# ASSIGNMENT
Your response must be made up of each line in the data below that contains the string "escolher".

(Collected data)
=== Section Start ===
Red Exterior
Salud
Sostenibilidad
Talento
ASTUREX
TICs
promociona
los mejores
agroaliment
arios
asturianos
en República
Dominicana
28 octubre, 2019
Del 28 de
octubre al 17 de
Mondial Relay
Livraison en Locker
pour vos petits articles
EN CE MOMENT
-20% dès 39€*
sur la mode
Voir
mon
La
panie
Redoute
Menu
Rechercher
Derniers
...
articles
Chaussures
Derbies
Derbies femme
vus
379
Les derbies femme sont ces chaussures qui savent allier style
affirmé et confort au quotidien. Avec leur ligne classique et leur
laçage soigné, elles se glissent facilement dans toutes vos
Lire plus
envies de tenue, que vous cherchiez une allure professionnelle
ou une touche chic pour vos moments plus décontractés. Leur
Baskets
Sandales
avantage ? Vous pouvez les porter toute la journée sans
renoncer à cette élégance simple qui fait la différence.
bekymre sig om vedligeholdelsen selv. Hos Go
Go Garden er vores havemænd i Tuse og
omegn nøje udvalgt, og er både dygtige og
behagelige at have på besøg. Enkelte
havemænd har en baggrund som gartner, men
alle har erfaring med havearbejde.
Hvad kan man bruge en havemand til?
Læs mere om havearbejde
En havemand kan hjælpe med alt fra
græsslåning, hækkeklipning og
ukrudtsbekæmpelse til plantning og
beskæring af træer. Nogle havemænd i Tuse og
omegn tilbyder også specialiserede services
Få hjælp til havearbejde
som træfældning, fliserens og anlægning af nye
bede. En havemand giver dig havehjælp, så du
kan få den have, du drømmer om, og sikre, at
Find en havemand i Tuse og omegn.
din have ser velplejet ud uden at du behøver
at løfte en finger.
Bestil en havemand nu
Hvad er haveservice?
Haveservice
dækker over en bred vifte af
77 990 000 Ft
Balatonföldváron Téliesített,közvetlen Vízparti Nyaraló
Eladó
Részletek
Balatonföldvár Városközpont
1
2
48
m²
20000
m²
=== Section End ===
=== Section Start ===
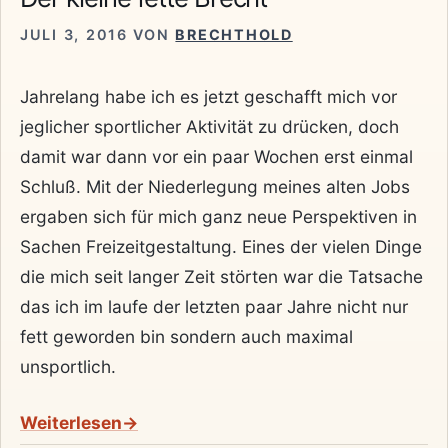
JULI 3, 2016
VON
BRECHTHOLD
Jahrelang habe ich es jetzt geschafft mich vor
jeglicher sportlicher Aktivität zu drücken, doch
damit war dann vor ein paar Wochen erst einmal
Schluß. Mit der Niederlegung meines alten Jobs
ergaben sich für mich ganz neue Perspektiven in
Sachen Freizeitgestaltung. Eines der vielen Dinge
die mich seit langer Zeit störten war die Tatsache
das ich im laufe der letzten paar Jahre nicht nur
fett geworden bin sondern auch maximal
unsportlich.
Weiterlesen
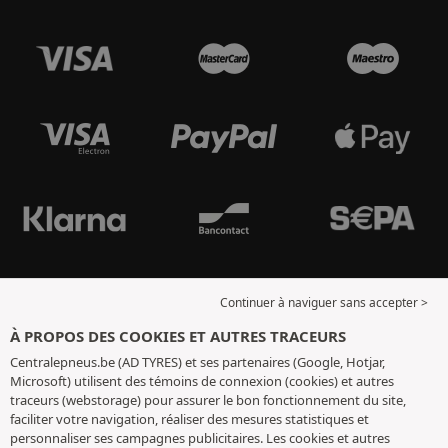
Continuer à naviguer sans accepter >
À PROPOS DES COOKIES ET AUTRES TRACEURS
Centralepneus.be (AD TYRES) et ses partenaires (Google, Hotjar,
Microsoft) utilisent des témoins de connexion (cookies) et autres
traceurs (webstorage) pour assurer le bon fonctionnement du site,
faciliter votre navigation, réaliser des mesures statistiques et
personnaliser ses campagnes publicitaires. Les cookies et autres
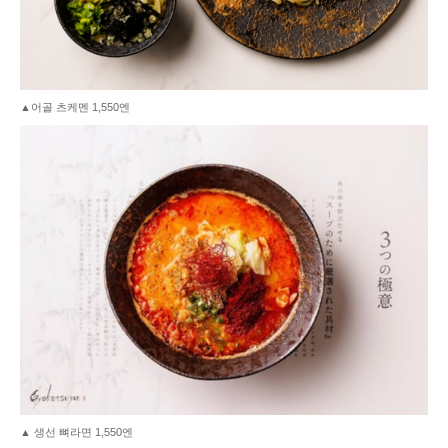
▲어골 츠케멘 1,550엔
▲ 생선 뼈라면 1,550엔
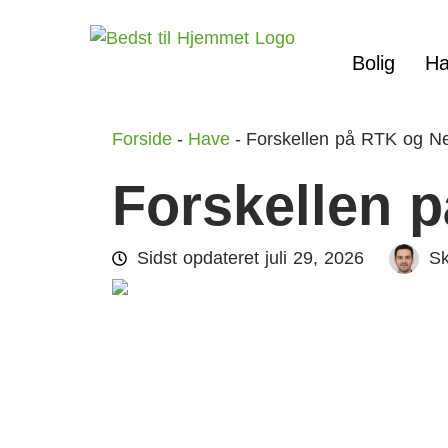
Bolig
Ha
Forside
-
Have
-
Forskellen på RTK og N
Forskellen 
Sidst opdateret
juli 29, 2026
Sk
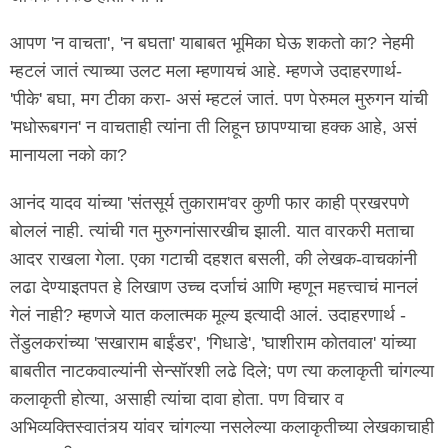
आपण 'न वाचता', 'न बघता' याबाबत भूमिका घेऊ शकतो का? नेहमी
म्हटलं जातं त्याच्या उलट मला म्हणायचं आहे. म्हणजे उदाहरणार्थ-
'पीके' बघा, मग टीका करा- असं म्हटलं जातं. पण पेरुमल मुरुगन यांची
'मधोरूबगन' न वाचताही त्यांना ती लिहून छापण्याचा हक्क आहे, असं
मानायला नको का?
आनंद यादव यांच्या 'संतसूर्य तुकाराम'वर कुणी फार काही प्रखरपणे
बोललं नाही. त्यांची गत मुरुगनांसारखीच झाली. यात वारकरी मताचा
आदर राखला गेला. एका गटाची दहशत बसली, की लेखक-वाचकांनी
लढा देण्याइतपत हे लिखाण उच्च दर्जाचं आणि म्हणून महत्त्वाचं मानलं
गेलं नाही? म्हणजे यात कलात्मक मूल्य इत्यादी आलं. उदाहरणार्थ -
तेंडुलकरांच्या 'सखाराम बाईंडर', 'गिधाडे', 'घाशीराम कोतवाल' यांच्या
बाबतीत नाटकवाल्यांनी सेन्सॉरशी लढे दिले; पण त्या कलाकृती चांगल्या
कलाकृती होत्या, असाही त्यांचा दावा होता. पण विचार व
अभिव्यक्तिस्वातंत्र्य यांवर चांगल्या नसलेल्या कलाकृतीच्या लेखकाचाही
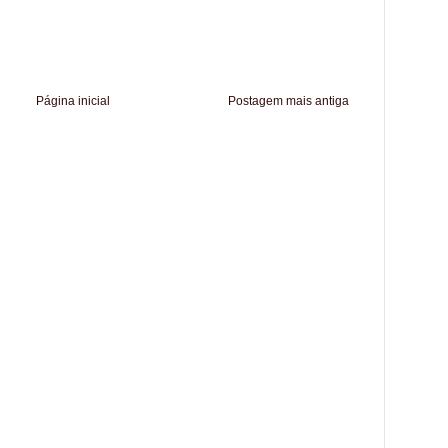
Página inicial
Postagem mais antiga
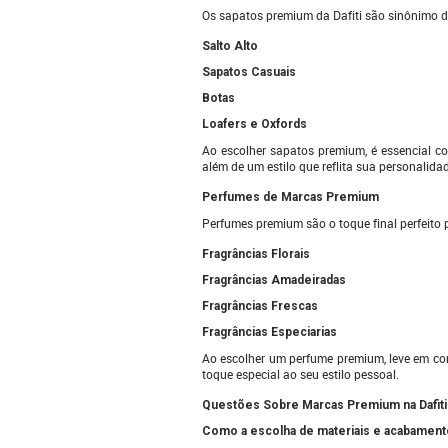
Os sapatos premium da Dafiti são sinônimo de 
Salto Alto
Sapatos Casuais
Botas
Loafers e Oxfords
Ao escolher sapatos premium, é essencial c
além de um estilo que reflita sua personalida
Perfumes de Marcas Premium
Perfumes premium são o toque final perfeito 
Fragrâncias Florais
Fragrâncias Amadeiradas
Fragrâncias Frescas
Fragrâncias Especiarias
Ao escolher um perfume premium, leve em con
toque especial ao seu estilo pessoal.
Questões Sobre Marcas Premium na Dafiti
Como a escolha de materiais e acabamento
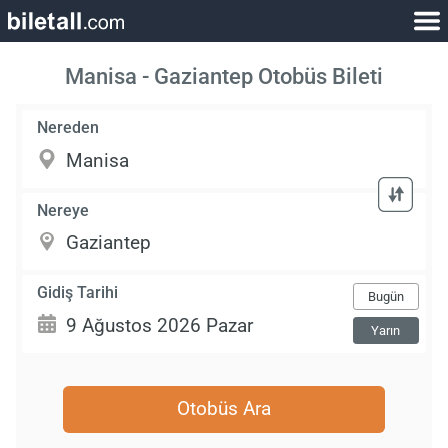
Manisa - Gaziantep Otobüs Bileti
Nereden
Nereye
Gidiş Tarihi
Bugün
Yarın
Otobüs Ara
=== Section End ===
# RESULT FOR THIS TASK
Ao escolher sapatos premium, é essencial c
Ao escolher um perfume premium, leve em con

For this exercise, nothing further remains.